Input material:
------------------------------------------------

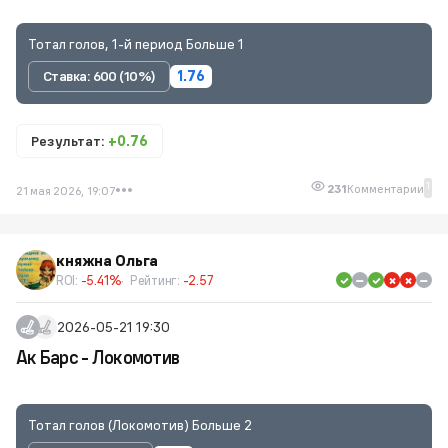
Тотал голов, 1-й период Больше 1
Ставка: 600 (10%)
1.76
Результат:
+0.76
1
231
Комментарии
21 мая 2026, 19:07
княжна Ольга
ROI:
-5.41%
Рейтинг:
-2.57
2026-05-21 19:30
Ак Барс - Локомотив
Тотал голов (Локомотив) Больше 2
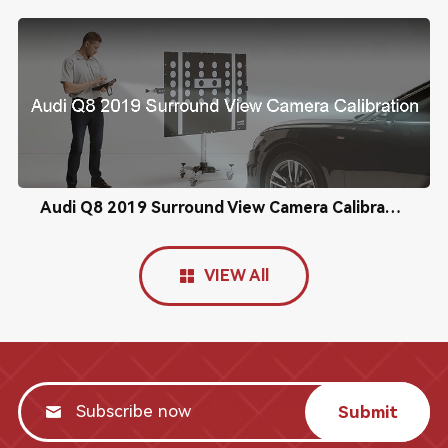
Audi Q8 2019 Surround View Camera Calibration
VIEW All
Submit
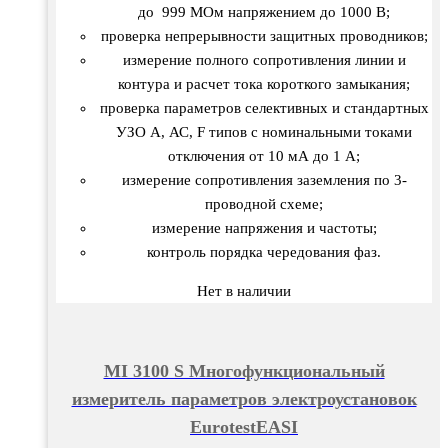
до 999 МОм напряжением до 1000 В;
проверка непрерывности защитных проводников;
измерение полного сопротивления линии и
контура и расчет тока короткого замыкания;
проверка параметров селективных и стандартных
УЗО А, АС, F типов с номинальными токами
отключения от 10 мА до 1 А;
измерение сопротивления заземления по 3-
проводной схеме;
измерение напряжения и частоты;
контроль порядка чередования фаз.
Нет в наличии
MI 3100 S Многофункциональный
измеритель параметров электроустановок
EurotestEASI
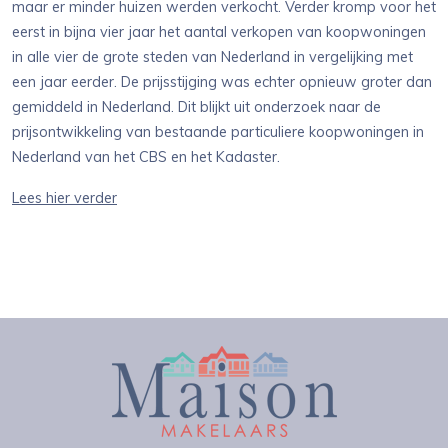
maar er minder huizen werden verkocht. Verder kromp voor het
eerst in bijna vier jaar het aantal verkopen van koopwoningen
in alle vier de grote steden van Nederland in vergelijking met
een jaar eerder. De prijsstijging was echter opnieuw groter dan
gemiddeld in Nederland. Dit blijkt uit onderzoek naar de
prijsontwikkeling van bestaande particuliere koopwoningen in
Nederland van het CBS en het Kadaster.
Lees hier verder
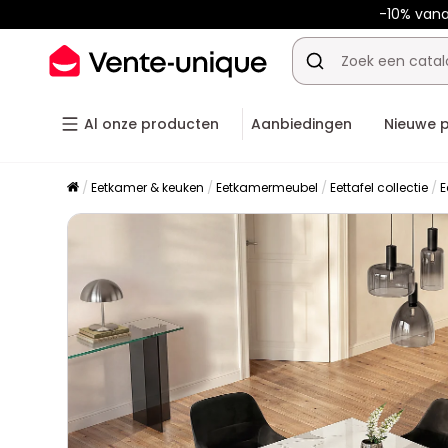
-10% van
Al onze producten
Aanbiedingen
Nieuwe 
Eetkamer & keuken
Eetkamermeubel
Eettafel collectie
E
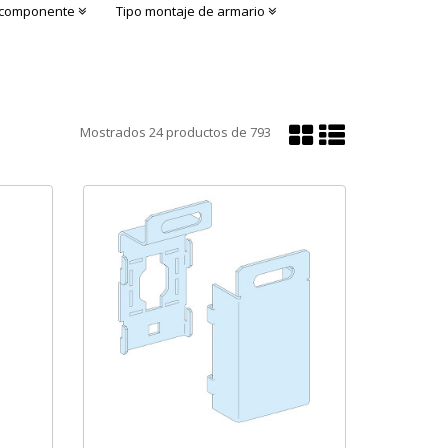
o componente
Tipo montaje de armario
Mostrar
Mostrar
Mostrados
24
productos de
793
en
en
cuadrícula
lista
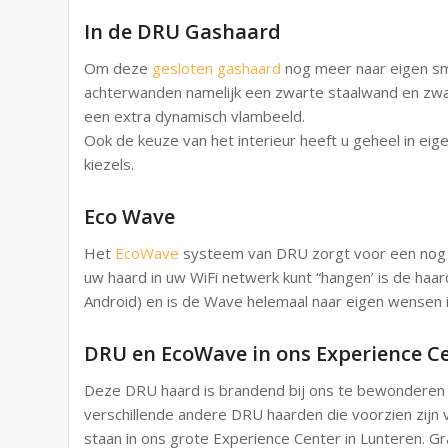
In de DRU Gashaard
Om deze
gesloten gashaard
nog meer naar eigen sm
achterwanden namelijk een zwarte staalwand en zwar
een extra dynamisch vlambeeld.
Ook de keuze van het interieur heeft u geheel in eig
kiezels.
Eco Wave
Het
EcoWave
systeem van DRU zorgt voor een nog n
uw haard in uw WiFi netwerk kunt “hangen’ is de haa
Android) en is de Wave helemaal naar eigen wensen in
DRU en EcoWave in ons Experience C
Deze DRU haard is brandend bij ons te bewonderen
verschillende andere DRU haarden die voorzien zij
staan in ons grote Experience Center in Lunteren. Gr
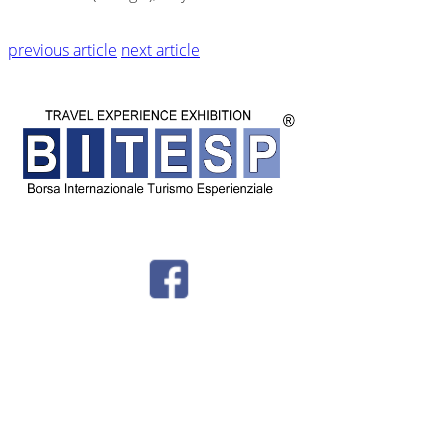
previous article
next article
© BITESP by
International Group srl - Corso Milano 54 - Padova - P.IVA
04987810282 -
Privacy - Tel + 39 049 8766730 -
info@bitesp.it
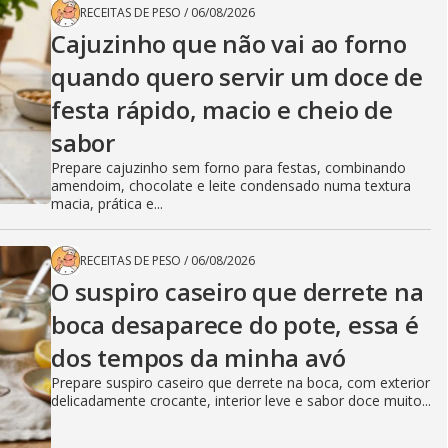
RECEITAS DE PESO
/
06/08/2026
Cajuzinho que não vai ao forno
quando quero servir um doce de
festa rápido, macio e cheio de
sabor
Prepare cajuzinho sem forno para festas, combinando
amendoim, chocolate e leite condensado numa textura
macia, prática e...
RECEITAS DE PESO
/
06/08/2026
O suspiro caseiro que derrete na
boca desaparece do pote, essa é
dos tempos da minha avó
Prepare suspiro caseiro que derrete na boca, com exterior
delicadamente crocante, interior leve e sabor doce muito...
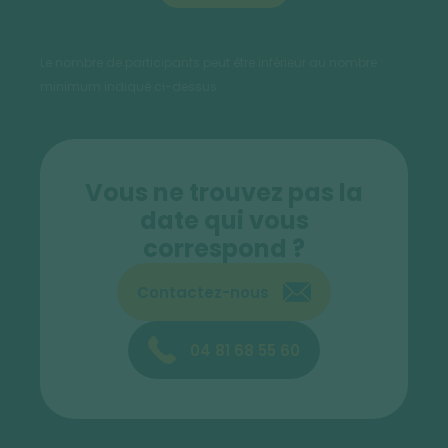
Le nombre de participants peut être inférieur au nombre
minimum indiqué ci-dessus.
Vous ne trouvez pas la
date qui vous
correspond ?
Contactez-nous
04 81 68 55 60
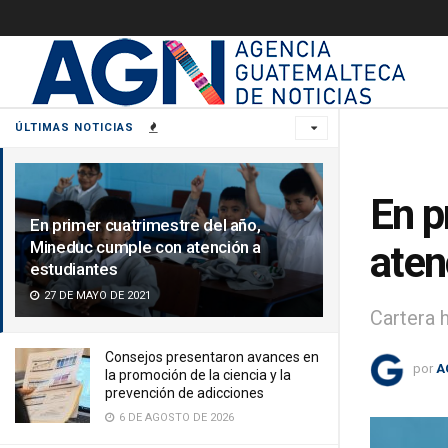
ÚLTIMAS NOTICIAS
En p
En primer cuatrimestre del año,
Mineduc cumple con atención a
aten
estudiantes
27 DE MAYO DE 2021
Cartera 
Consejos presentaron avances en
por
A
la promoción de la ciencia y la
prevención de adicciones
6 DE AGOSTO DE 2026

------------------------------------------------

Exercise instructions:
Pictures aside, write out all of the records exactly.

Response to the exercise:
Тотал голов, 1-й период Больше 1
Ставка: 600 (10%)
1.76
Результат:
+0.76
1
231
Комментарии
21 мая 2026, 19:07
княжна Ольга
ROI:
-5.41%
Рейтинг:
-2.57
2026-05-21 19:30
Ак Барс - Локомотив
Тотал голов (Локомотив) Больше 2
Audi Q8 2019 Surround View Camera Calibration
VIEW All
Submit
до 999 МОм напряжением до 1000 В;
проверка непрерывности защитных проводников;
измерение полного сопротивления линии и
контура и расчет тока короткого замыкания;
проверка параметров селективных и стандартных
УЗО А, АС, F типов с номинальными токами
отключения от 10 мА до 1 А;
измерение сопротивления заземления по 3-
проводной схеме;
измерение напряжения и частоты;
контроль порядка чередования фаз.
Нет в наличии
MI 3100 S Многофункциональный
измеритель параметров электроустановок
EurotestEASI
maar er minder huizen werden verkocht. Verder kromp voor het
eerst in bijna vier jaar het aantal verkopen van koopwoningen
in alle vier de grote steden van Nederland in vergelijking met
een jaar eerder. De prijsstijging was echter opnieuw groter dan
gemiddeld in Nederland. Dit blijkt uit onderzoek naar de
prijsontwikkeling van bestaande particuliere koopwoningen in
Nederland van het CBS en het Kadaster.
Lees hier verder
-10% van
Al onze producten
Aanbiedingen
Nieuwe 
Eetkamer & keuken
Eetkamermeubel
Eettafel collectie
E
o componente
Tipo montaje de armario
Mostrar
Mostrar
Mostrados
24
productos de
793
en
en
cuadrícula
lista
In de DRU Gashaard
Om deze
gesloten gashaard
nog meer naar eigen sm
achterwanden namelijk een zwarte staalwand en zwar
een extra dynamisch vlambeeld.
Ook de keuze van het interieur heeft u geheel in eig
kiezels.
Eco Wave
Het
EcoWave
systeem van DRU zorgt voor een nog n
uw haard in uw WiFi netwerk kunt “hangen’ is de haa
Android) en is de Wave helemaal naar eigen wensen in
DRU en EcoWave in ons Experience C
Deze DRU haard is brandend bij ons te bewonderen
verschillende andere DRU haarden die voorzien zij
staan in ons grote Experience Center in Lunteren. Gr
previous article
next article
© BITESP by
International Group srl - Corso Milano 54 - Padova - P.IVA
04987810282 -
Privacy - Tel + 39 049 8766730 -
info@bitesp.it
RECEITAS DE PESO
/
06/08/2026
Cajuzinho que não vai ao forno
quando quero servir um doce de
festa rápido, macio e cheio de
sabor
Prepare cajuzinho sem forno para festas, combinando
amendoim, chocolate e leite condensado numa textura
macia, prática e...
RECEITAS DE PESO
/
06/08/2026
O suspiro caseiro que derrete na
boca desaparece do pote, essa é
dos tempos da minha avó
Prepare suspiro caseiro que derrete na boca, com exterior
delicadamente crocante, interior leve e sabor doce muito...
Le nombre de participants peut être inférieur au nombre
minimum indiqué ci-dessus.
Vous ne trouvez pas la
date qui vous
correspond ?
Contactez-nous
04 81 68 55 60
ÚLTIMAS NOTICIAS
En p
En primer cuatrimestre del año,
Mineduc cumple con atención a
aten
estudiantes
27 DE MAYO DE 2021
Cartera 
Consejos presentaron avances en
por
A
la promoción de la ciencia y la
prevención de adicciones
6 DE AGOSTO DE 2026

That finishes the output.